### Records to process
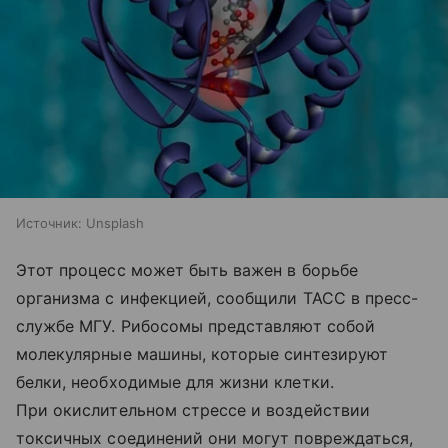
Источник:
Unsplash
Этот процесс может быть важен в борьбе
организма с инфекцией, сообщили ТАСС в пресс-
службе МГУ. Рибосомы представляют собой
молекулярные машины, которые синтезируют
белки, необходимые для жизни клетки.
При окислительном стрессе и воздействии
токсичных соединений они могут повреждаться,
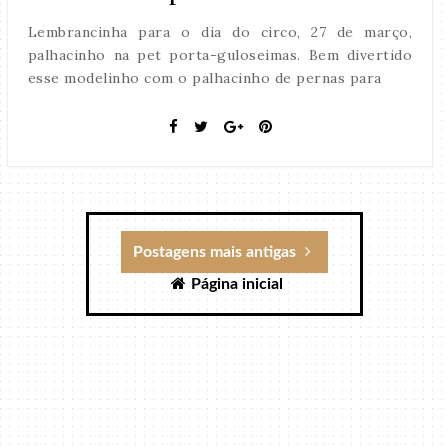
Lembrancinha para o dia do circo, 27 de março,
palhacinho na pet porta-guloseimas. Bem divertido
esse modelinho com o palhacinho de pernas para
Postagens mais antigas
Página inicial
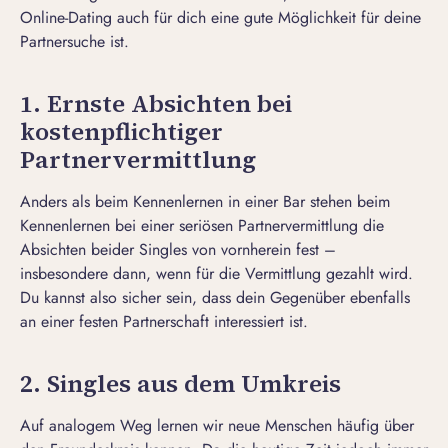
Online-Dating
auch für dich eine gute Möglichkeit für deine
Partnersuche ist.
1. Ernste Absichten bei
kostenpflichtiger
Partnervermittlung
Anders als beim Kennenlernen in einer Bar stehen beim
Kennenlernen bei einer seriösen Partnervermittlung die
Absichten beider Singles von vornherein fest –
insbesondere dann, wenn für die Vermittlung gezahlt wird.
Du kannst also sicher sein, dass dein Gegenüber ebenfalls
an einer festen Partnerschaft interessiert ist.
2. Singles aus dem Umkreis
Auf analogem Weg lernen wir neue Menschen häufig über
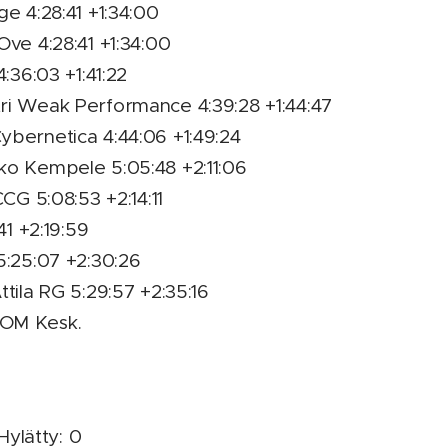
ge 4:28:41 +1:34:00
Ove 4:28:41 +1:34:00
4:36:03 +1:41:22
ri Weak Performance 4:39:28 +1:44:47
ybernetica 4:44:06 +1:49:24
ko Kempele 5:05:48 +2:11:06
CCG 5:08:53 +2:14:11
41 +2:19:59
5:25:07 +2:30:26
ttila RG 5:29:57 +2:35:16
JOM Kesk.
 Hylätty: 0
######
(What to do): Output only the number of lines above holding "einer".

(Task answer): 3